Après avoir purgé une peine de sept ans de prison en Angleterre, Moustafa revient dans son Soudan natal, y épouse une femme d’un village, avec laquelle il a deux enfants, qu’il laissera en tutelle au narrateur, lui-même rentré au pays pour enseigner la littérature anté-islamique dans les écoles secondaires, en attendant d’être promu inspecteur de l’enseignement primaire. Avant de mourir d’une manière mystérieuse dans le Nil, lui qui était pourtant excellent nageur, il fera du narrateur le dépositaire de son histoire.
Même si nous apprenons qu’il a été condamné à la prison dès la page 33, cette histoire nous est ensuite restituée par bribes, l’auteur faisant tout son possible pour ne pas tout nous révéler d’un seul coup.
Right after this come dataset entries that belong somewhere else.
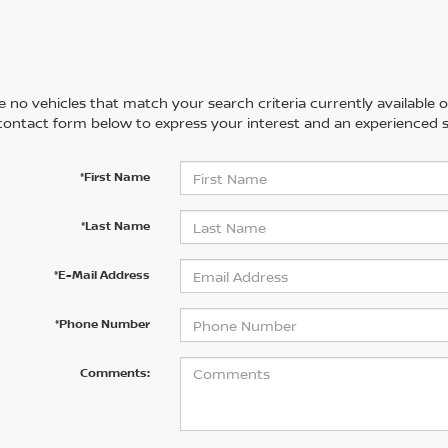
 no vehicles that match your search criteria currently available on
contact form below to express your interest and an experienced s
*First Name
*Last Name
*E-Mail Address
*Phone Number
Comments: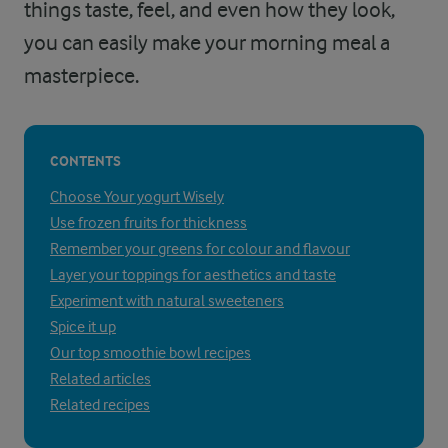
things taste, feel, and even how they look,
you can easily make your morning meal a
masterpiece.
CONTENTS
Choose Your yogurt Wisely
Use frozen fruits for thickness
Remember your greens for colour and flavour
Layer your toppings for aesthetics and taste
Experiment with natural sweeteners
Spice it up
Our top smoothie bowl recipes
Related articles
Related recipes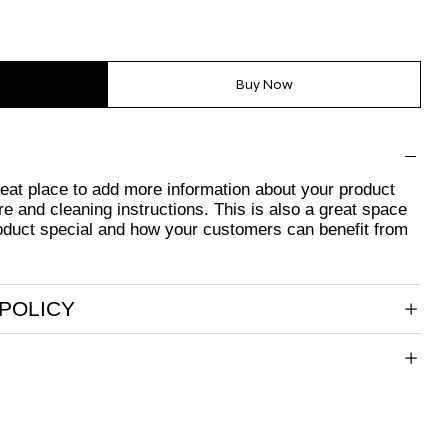
Buy Now
great place to add more information about your product
re and cleaning instructions. This is also a great space
oduct special and how your customers can benefit from
POLICY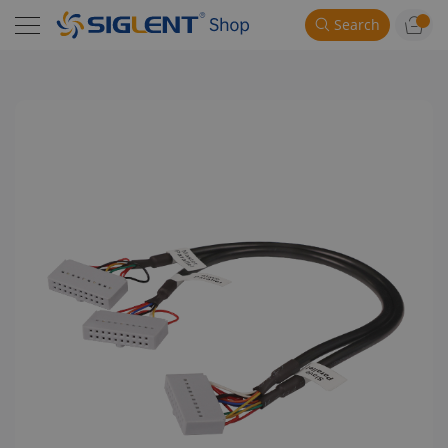
Search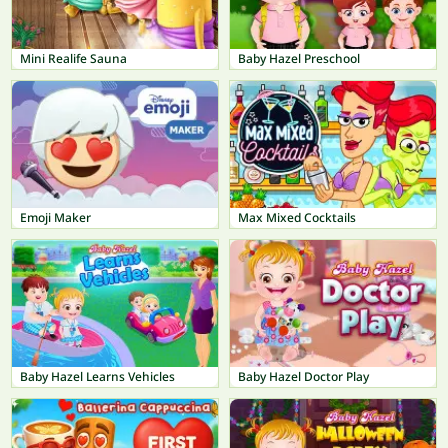
Mini Realife Sauna
Baby Hazel Preschool
Emoji Maker
Max Mixed Cocktails
Baby Hazel Learns Vehicles
Baby Hazel Doctor Play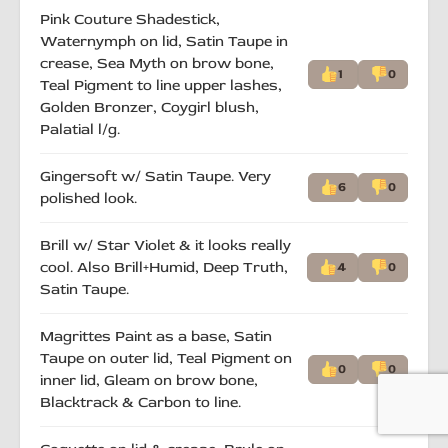
Pink Couture Shadestick,
Waternymph on lid, Satin Taupe in
crease, Sea Myth on brow bone,
1
0
Teal Pigment to line upper lashes,
Golden Bronzer, Coygirl blush,
Palatial l/g.
Gingersoft w/ Satin Taupe. Very
6
0
polished look.
Brill w/ Star Violet & it looks really
cool. Also Brill+Humid, Deep Truth,
4
0
Satin Taupe.
Magrittes Paint as a base, Satin
Taupe on outer lid, Teal Pigment on
0
0
inner lid, Gleam on brow bone,
Blacktrack & Carbon to line.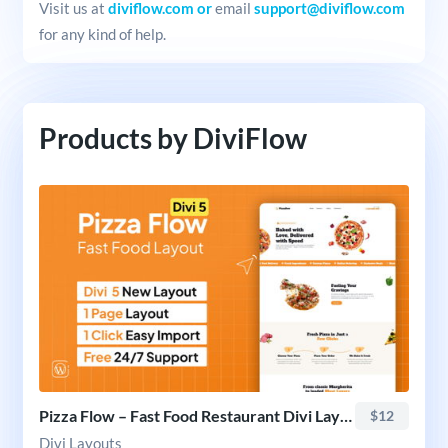
Visit us at
diviflow.com or
email
support@diviflow.com
for any kind of help.
Products by DiviFlow
Pizza Flow – Fast Food Restaurant Divi Layout
$12
Divi Layouts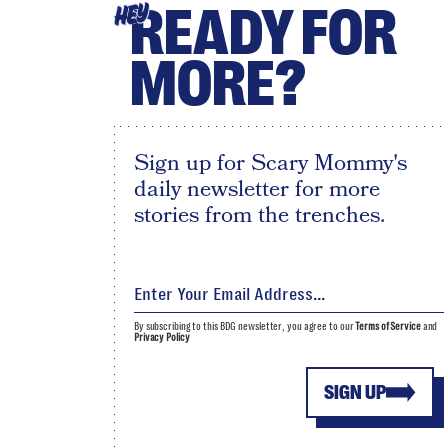
READY FOR
HEY
MORE?
Sign up for Scary Mommy's
daily newsletter for more
stories from the trenches.
By subscribing to this BDG newsletter, you agree to our
Terms of Service
and
Privacy Policy
SIGN UP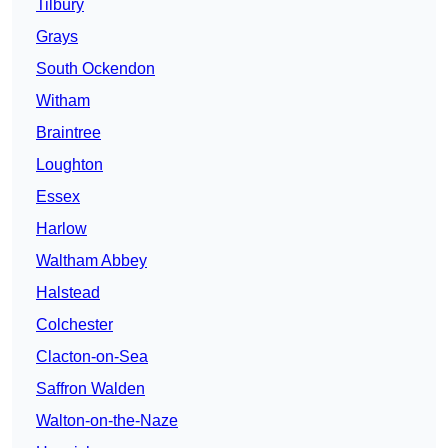
Tilbury
Grays
South Ockendon
Witham
Braintree
Loughton
Essex
Harlow
Waltham Abbey
Halstead
Colchester
Clacton-on-Sea
Saffron Walden
Walton-on-the-Naze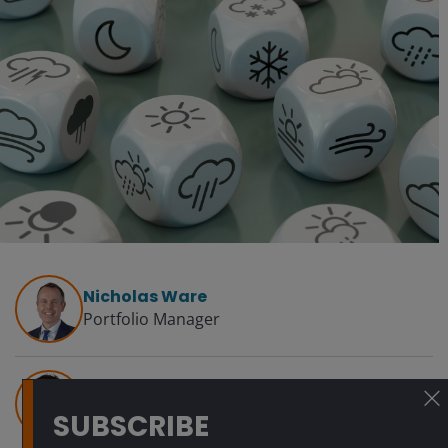
Nicholas Ware
Portfolio Manager
Dillan Shah, CFA
Quantitative Research Analyst
SUBSCRIBE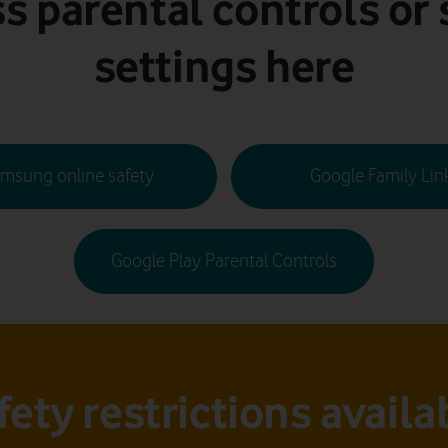
s parental controls or 
settings here
msung online safety
Google Family Lin
Google Play Parental Controls
fety restrictions availa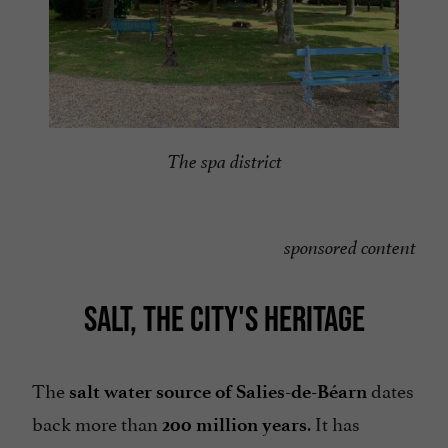
The spa district
sponsored content
SALT, THE CITY'S HERITAGE
The
dates
salt water source of Salies-de-Béarn
back more than
. It has
200 million years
Nous apprenons tour à tour que Moustafa (un enfant orphelin) a été un étudiant d’une intelligence hors du commun (après avoir brillé au Caire, il est le premier Soudanais à obtenir une bourse pour étudier à l’étranger), qu’il a été admiré par tous ceux qui l’ont côtoyé durant ses études à Oxford, qu’il a présidé à Londres le Comité de lutte pour la libération de l’Afrique, qu’il est devenu maître de conférences en économie politique dans une université londonienne à l’âge de 24 ans, et qu’il a multiplié les conquêtes féminines, brisant au passage un mariage, contribuant au suicide d’au moins deux d’entre elles (ainsi Sheila Greenwood : « Elle entra dans ma chambre vierge et pure, et en sortit le mal dans le sang »), et se rendant coupable d’un crime passionnel avec l’une d’elles (Jean Morris).
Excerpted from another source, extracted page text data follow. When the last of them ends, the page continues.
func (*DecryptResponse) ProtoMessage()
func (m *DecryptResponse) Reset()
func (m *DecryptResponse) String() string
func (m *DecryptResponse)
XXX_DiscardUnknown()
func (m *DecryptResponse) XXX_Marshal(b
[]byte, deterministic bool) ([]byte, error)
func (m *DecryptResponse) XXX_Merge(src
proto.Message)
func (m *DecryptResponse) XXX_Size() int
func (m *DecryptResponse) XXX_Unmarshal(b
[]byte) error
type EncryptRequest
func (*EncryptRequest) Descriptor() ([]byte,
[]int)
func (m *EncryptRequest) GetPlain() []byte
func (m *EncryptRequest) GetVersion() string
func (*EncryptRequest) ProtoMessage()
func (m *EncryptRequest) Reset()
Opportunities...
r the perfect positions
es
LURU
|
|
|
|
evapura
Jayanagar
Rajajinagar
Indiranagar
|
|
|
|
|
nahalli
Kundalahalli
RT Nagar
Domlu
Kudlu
Moustafa révèle en outre au narrateur l’existence d’une pièce secrète dans sa maison, qu’il tient fermée à clé et qu’il est le seul à fréquenter, pièce que le narrateur se décide un jour d’explorer dans les dernières pages du récit ; il y découvre des murs tapissés de livres, où Platon côtoie Virginia Woolf, et où figurent ceux que Moustafa a lui-même écrits : Le Pillage de l’Afrique, Colonisation et monopole.
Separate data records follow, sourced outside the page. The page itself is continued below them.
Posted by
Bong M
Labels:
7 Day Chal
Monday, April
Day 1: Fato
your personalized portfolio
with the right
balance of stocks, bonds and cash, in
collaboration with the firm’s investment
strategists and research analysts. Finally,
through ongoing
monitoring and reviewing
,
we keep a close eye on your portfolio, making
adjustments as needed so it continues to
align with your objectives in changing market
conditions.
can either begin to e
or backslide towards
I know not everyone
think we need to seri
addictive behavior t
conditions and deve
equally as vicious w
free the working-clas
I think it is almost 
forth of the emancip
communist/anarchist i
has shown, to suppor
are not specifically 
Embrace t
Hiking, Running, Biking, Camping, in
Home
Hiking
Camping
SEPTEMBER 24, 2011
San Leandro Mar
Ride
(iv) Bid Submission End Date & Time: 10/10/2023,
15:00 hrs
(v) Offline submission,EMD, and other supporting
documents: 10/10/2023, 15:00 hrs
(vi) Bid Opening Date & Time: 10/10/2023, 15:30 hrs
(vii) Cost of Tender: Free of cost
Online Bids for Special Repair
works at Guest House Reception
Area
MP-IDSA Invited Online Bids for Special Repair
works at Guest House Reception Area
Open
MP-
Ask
Publié en 1966, dix ans après l’indépendance du Soudan, et un temps interdit par le régime islamiste de Khartoum parce que jugé trop sensuel (mais devenu un livre culte pour la jeunesse arabe), Saison de la migration vers le nord se tient à cheval sur deux continents (l’Afrique et l’Europe), ou plutôt à cheval sur deux mondes, l’Orient et l’Occident, dans les années 1920-1930, donc durant la période coloniale. D’un côté, on retrouve le poids de traditions immuables : « J’arrivai à la maison de mon grand-père, l’entendis réciter les versets du Coran en prélude à la prière du matin », dans un village où l’on vit encore à l’ancienne ; de l’autre l’Europe, où Moustafa a pu rencontrer une femme totalement inédite à ses yeux, car « intrépide, gaie et curieuse de tout ». D’un côté encore, tous ceux qui n’ont presque jamais quitté le Soudan, et de l’autre ceux qui se sont aventurés en Europe, qui se sont confrontés à une autre culture, et en sont revenus transformés. Entre ces deux extrêmes, le Soudan s’efforçant d’évoluer à son rythme, les pompes hydrauliques remplaçant les vieilles norias, les charrues en acier rendant obsolètes les araires en bois, les filles fréquentant de plus en plus l’école, les hommes apprenant à boire du whisky et de la bière en lieu et place de l’arak et de la marissa, les mentalités évoluant elles aussi : le narrateur s’offusque de ce qu’un septuagénaire puisse épouser une femme de quarante ans sa cadette dès lors que le père et les frères de cette femme ont donné leur accord, simplement parce que « la femme est à l’homme ». Et le narrateur de conclure : « le monde a évolué. De telles coutumes ne conviennent pas à notre époque. »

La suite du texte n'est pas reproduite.